Ich bin irgendwie Ihr Vater? Führer? Vergil? Liebhaber? Eher schon sind Sie, meine Damen und Herren, meine Waisen, und als weiser Lügner gebe ich mit meinen Lyraweisen den Nero oder nee, roh eigentlich nicht,
und sage, nicht alles dreht sich um Fantasie oder Schulweisheit, Freiheit oder Regeln, das Spontane oder das Serielle oder als was auch immer die das Serielle inzwischen verkleidet haben mögen, so dass man nicht mehr Apoll auf der einen Seite hat und Dionysos auf der anderen – Apoll der Bogen, Dionysos die Fiedel – nein, ganz im Gegenteil:
es geht um Orpheus, Apoll und Dionysos sind beide Orpheus, absolut, Orpheus von den Zehen bis zum abgerissenen Kopf, der noch sang, als er vielleicht den Hudson hinabtrieb.
Auch Jesus war ein Orpheus, ja, seine Musik die bergige Predigt, ebenso wie König David, der Sohn Isais, der Harfner der Tehillim,
die die Reformjuden unter Ihnen inmitten dieses Feldlagers die Psalmen nennen,
ja, er wurde ebenso nach dem Vorbild des Orpheus gestaltet wie der pagane Paganini, dessen Legende, die auch die Faustlegende ist, bei Orpheus abgekupfert wurde, aller Virtuosenkult ist im Grunde ein Orpheuskult, eine Sekte von Priestern, Propheten und einer erklecklichen Anzahl von toten weißen Männern.
Priester ohne Gott, ich ohne Schneidermann.
Schneidermann, der letzte Verfasser großer Unphonien und Euphonien.
Schneidermann, der Letzte der großen Komponisten.
Pythagoras bis Schneidermann. Schneidermann bis Pythagoras. Pythagormann. Schneidoras der Letzte der Großen. Schneidermann der Letzte,
ich verdiene nur, zerrissen zu werden – auf Griechisch ist das ein Sparagmos, vielleicht auch Homophagia, Schneidermann, er hätte das gewusst – das rituelle Zerfleischen eines Opfers, oder muss ich vielleicht von den Frauen meines Lebens melonengelöffelt werden?

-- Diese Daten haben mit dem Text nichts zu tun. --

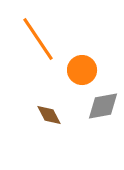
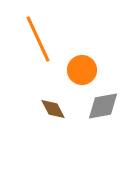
orange line: rotated 9 degrees clockwise
brown diamond: moved 4 px right, 6 px up
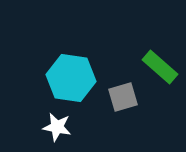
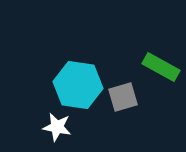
green rectangle: moved 1 px right; rotated 12 degrees counterclockwise
cyan hexagon: moved 7 px right, 7 px down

von ihnen ermordet werden wie Orpheus in einer Darstellung – in welcher, hab ich vergessen, Schneidermann, er hätte das gewusst, wie er alles wusste – die Hilfsmittel der Häuslichkeit wie das hohle Nudelholz, das man mit Wasser füllt, damit es mehr Gewicht bekommt, oder wie das schonungslose asiatische Messer, das eine Freundin von welcher Exfrau in Küchenvorführungen und als Klinkenputzerin verkaufte?
und wissen Sie, ich habe gelesen, dass eben dieser Plato auf einen Kult von Wanderpriestern anspielt, die nahmen Geld dafür, Laien ihre neurotischen Schuldgefühle abzunehmen (alle Eintrittskartenabschnitte noch da?),
dass das Orpheuspriester waren, zögern Sie also bitte nicht, sich das als Initiation in mannigfaltige Geheimnisse vorzustellen,
mit einem Schmek Mystik, wie Schneidermann fand (Schneidermann, er hatte genau wie Hölderlin eine fast pathologische Abneigung gegen alles, das alle anderen befürworteten),
und voller metaphysischer Schwärmerei, Schneidermann, er sagte immer, wenn man sich die einmal zu eigen gemacht hätte,
die des letzten Reichs, Schneidermann, er beharrte vor allen Dingen darauf, dessen Theosophie hätte ganz Europa und die Kunst zerstört oder zumindest – so Schneidermanns beharrliches Lamento – die Wahlmöglichkeit, sich das ins Stammbuch zu schreiben, in aller Ernsthaftigkeit, als Lebensmaxime.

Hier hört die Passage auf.